Freedom of Information Act Office
IC Directors' Meeting Highlights
April 28, 2006
|From:||Director, Executive Secretariat|
|Subject:||IC Directors Meeting Highlights—March 9, 2006|
I. Update on the Genetic Association Information Network (GAIN) and the Genes and Environment Initiative (GEI)
Dr. Collins provided an overview of the newly implemented GAIN and GEI project. He compared the whole genome association 2002 view to the 2006 approach to common disease that now includes:
- Identifying an optimum set of 300,000 tag SNPs
- Collecting 1000 cases and 1000 controls
- Genotyping all DNAs for all SNPs
This adds up to 600 million genotypes plus the cost of a genotype has dropped to $0.005, which is ~$3 million for each disease (a profound drop in cost).
GAIN is a public-private partnership between NIH, the FNIH, and the private sector (Pfizer, Affymetrix, Abbot, and potentially other future partners) and was announced on February 8, 2006. Its goal is to support the laboratory costs of whole genome association studies of common disease. There are now sufficient funds to support genotyping for 6-7 common disease projects partly through funding and partly through facilities. The guiding principle of GAIN is that the greatest public benefit will be achieved if results of whole genome association studies are made immediately available. GAIN is overseen by a Steering Committee and Executive Committee with extensive support by NIH and FNIH staff. The FNIH Board of Directors has final say in policy decisions.
Several GAIN policies have been established by the Steering Committee, including the following:
- A central data repository for phenotypes and genotypes has been established at NCBI
- All GAIN data is to be coded before submission to NCBI, removing personal identifiers
- OHRP has ruled that, provided the data is coded, NCBI and the GAIN database users are not conducting human subjects research
- IRB oversight thus occurs solely at the level of the submitting investigator (speeding up access)
- Once genotyping has been quality checked, all genotype and phenotype data is made immediately available to all qualified users (no party gets an early peek)
- A Data Access Committee reviews user requests
- A Data Protection and Participant Monitoring Board (DPPMB) monitors use of the GAIN database over time
- An analysis group of the PIs of the selected studies will be formed
- During a nine-month period after the genotype and phenotype data become available in the NCBI database, only the project PI is permitted to submit a publication on the data analysis, however all other uses of the data are permitted during this time
- As part of their certification agreement, users must acknowledge that the GAIN Steering Committee wishes to keep the GAIN data in the public domain.

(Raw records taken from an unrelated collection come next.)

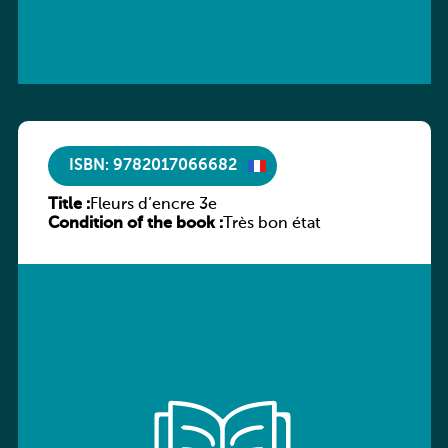
ISBN: 9782017066682
Title :
Fleurs d’encre 3e
Condition of the book :
Très bon état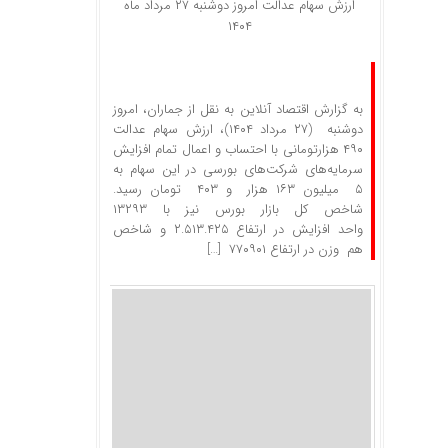
ارزش سهام عدالت امروز دوشنبه ۲۷ مرداد ماه
۱۴۰۴
به گزارش اقتصاد آنلاین به نقل از جماران، امروز
دوشنبه (۲۷ مرداد ۱۴۰۴)، ارزش سهام عدالت
۴۹۰ هزارتومانی با احتساب و اعمال تمام افزایش
سرمایه‌های شرکت‌های بورسی در این سهام به
۵ میلیون ۱۶۳ هزار و ۴۰۳ تومان رسید.
شاخص کل بازار بورس نیز با ۱۳۲۹۳
واحد افزایش در ارتفاع ۲.۵۱۳.۴۲۵ و شاخص
هم وزن در ارتفاع ۷۷۰۹۰۱ […]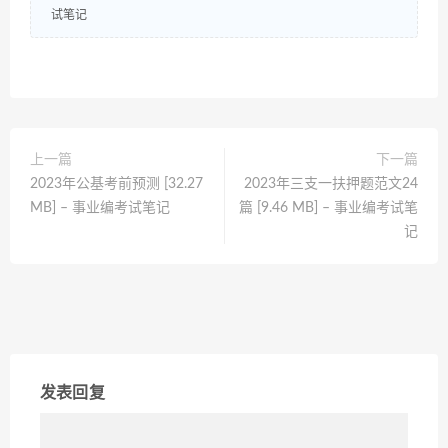
试笔记
上一篇
下一篇
2023年公基考前预测 [32.27
2023年三支一扶押题范文24
MB] – 事业编考试笔记
篇 [9.46 MB] – 事业编考试笔
记
发表回复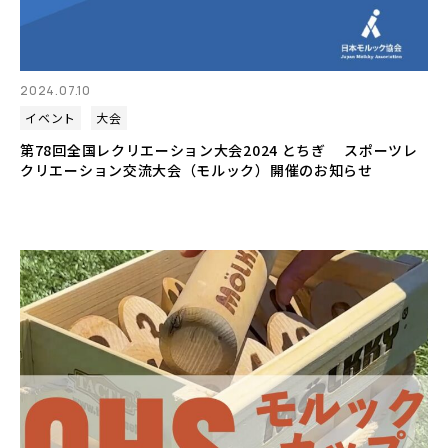
2024.07.10
イベント
大会
第78回全国レクリエーション大会2024 とちぎ スポーツレ
クリエーション交流大会（モルック）開催のお知らせ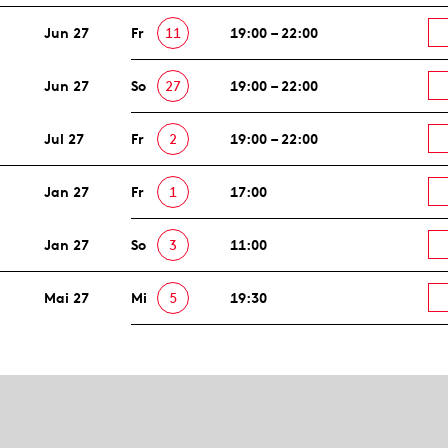
Jun 27
Fr
11
19:00 – 22:00
Jun 27
So
27
19:00 – 22:00
Jul 27
Fr
2
19:00 – 22:00
Jan 27
Fr
1
17:00
Jan 27
So
3
11:00
Mai 27
Mi
5
19:30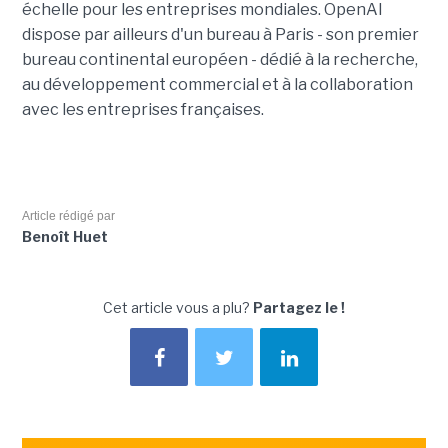
échelle pour les entreprises mondiales. OpenAI
dispose par ailleurs d'un bureau à Paris - son premier
bureau continental européen - dédié à la recherche,
au développement commercial et à la collaboration
avec les entreprises françaises.
Article rédigé par
Benoît Huet
Cet article vous a plu?
Partagez le !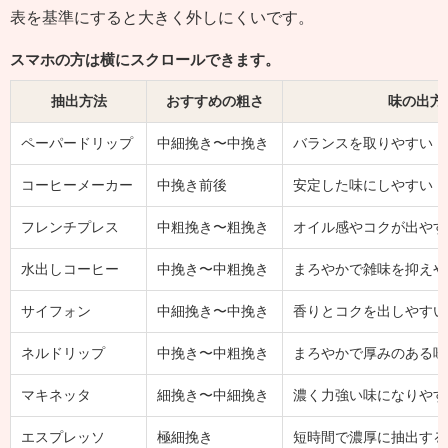
表を基準にすると大きく外しにくいです。
スマホの方は横にスクロールできます。
抽出方法
おすすめの粗さ
味の出方
ペーパードリップ
中細挽き〜中挽き
バランスを取りやすい
コーヒーメーカー
中挽き前後
安定した味にしやすい
フレンチプレス
中粗挽き〜粗挽き
オイル感やコクが出やす
水出しコーヒー
中挽き〜中粗挽き
まろやかで雑味を抑えや
サイフォン
中細挽き〜中挽き
香りとコクを出しやすい
ネルドリップ
中挽き〜中粗挽き
まろやかで厚みのある味
マキネッタ
細挽き〜中細挽き
濃く力強い味になりやす
エスプレッソ
極細挽き
短時間で濃厚に抽出する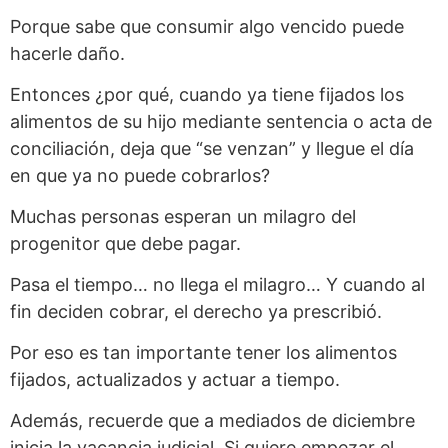
Porque sabe que consumir algo vencido puede
hacerle daño.
Entonces ¿por qué, cuando ya tiene fijados los
alimentos de su hijo mediante sentencia o acta de
conciliación, deja que “se venzan” y llegue el día
en que ya no puede cobrarlos?
Muchas personas esperan un milagro del
progenitor que debe pagar.
Pasa el tiempo… no llega el milagro… Y cuando al
fin deciden cobrar, el derecho ya prescribió.
Por eso es tan importante tener los alimentos
fijados, actualizados y actuar a tiempo.
Además, recuerde que a mediados de diciembre
inicia la vacancia judicial. Si quiere empezar el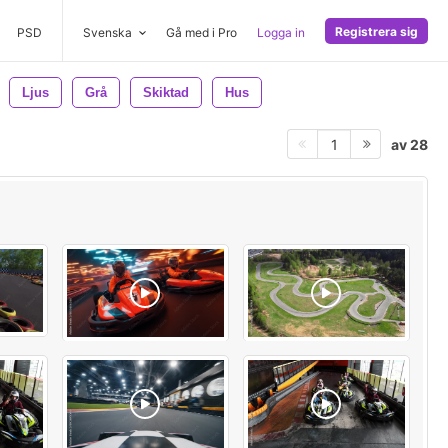
Registrera sig
PSD
Svenska
Gå med i Pro
Logga in
Ljus
Grå
Skiktad
Hus
av 28
1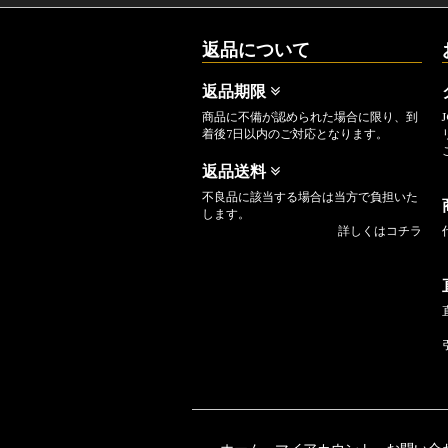
返品について
返品期限
商品に不備が認められた場合に限り、到
着後7日以内のご対応となります。
返品送料
不良品に該当する場合は当方で負担いた
します。
詳しくはコチラ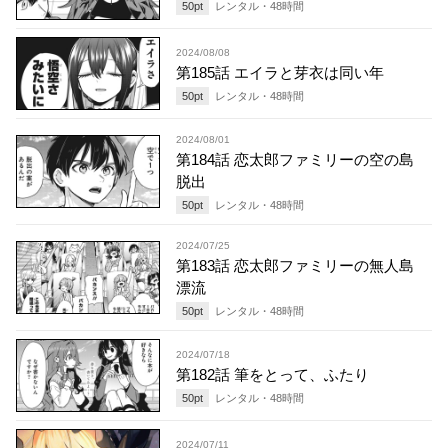
50
pt
レンタル・
48
時間
2024/08/08
第185話 エイラと芽衣は同い年
50
pt
レンタル・
48
時間
2024/08/01
第184話 恋太郎ファミリーの空の島
脱出
50
pt
レンタル・
48
時間
2024/07/25
第183話 恋太郎ファミリーの無人島
漂流
50
pt
レンタル・
48
時間
2024/07/18
第182話 筆をとって、ふたり
50
pt
レンタル・
48
時間
2024/07/11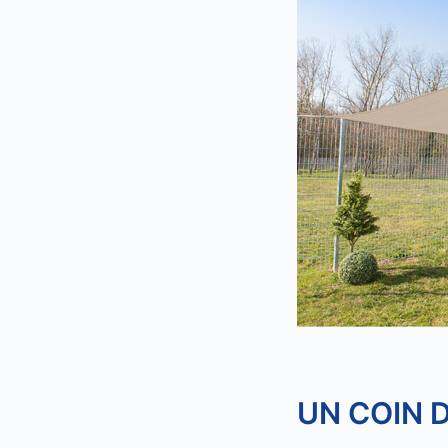
UN COIN D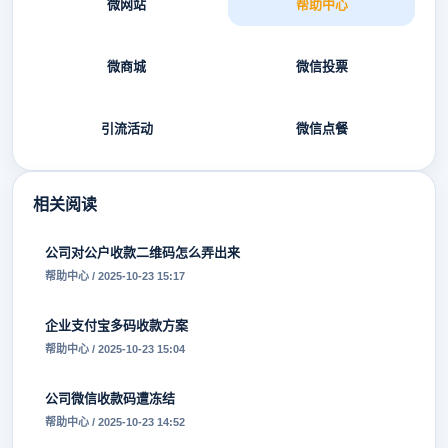
微网站
帮助中心
微商城
微信投票
引流活动
微信点餐
相关阅读
公司对公户收款二维码怎么弄出来
帮助中心 / 2025-10-23 15:17
企业支付宝多码收款方案
帮助中心 / 2025-10-23 15:04
公司微信收款码遭冻结
帮助中心 / 2025-10-23 14:52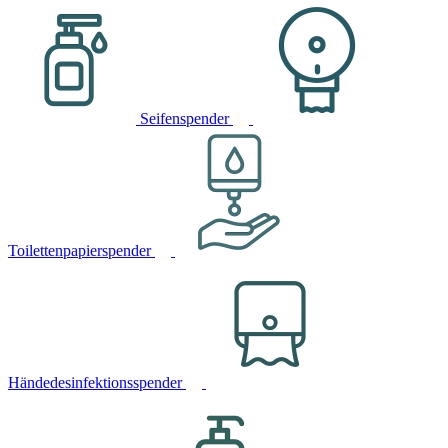
Seifenspender
Toilettenpapierspender
Händedesinfektionsspender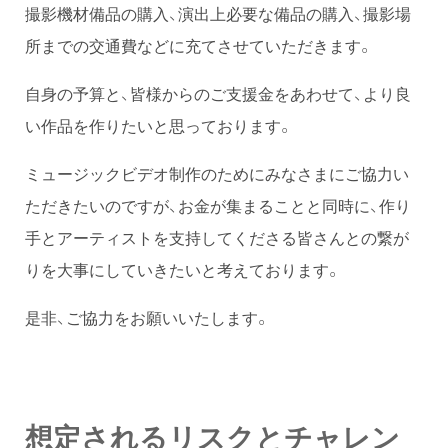
撮影機材備品の購入、演出上必要な備品の購入、撮影場
所までの交通費などに充てさせていただきます。
自身の予算と、皆様からのご支援金をあわせて、より良
い作品を作りたいと思っております。
ミュージックビデオ制作のためにみなさまにご協力い
ただきたいのですが、お金が集まることと同時に、作り
手とアーティストを支持してくださる皆さんとの繋が
りを大事にしていきたいと考えております。
是非、ご協力をお願いいたします。
想定されるリスクとチャレン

- To discourage premature IP claims, NCBI will post pre-computed associations, so these become prior art
The GEI is proposed as part of the FY07 President’s budget and its aim is to accelerate the understanding of genetic and environmental contributions to health and disease. This includes whole genome association genotyping of case-control studies of common diseases and development of innovative technologies to measure environmental exposures, diet, and physical activity.
Dr. Collins concluded his presentation by discussing the potential need for harmonization of policies for whole genome association studies across NIH. This would not only show that the NIH has its house in order, but it would be less confusing to the community.
Dr. Zerhouni summed up the discussion by recommending that he would like to appoint a high level ad hoc committee, chaired by an IC Director and possibly a co-chair from the OD, and asks that this group develop a recommendation regarding harmonization to bring before the NIH Steering Committee. Given the deadline for GAIN applications of May 9, it will be important for this committee to act quickly.
II. NIH Governance Model Evaluation
The evaluation team for the NIH Steering Committee consisted of Dr. Tom Insel, Dr. Story Landis, Dr. Betsy Nabel, and Dr. Allen Spiegel. Their charge was to assess this governance model’s success in identifying and providing timely recommendations on significant trans-NIH policy issues and communicating results to the IC Directors not on the Steering Committee; make course-correction recommendations; and consult with all IC Directors and Working Group co-chairs.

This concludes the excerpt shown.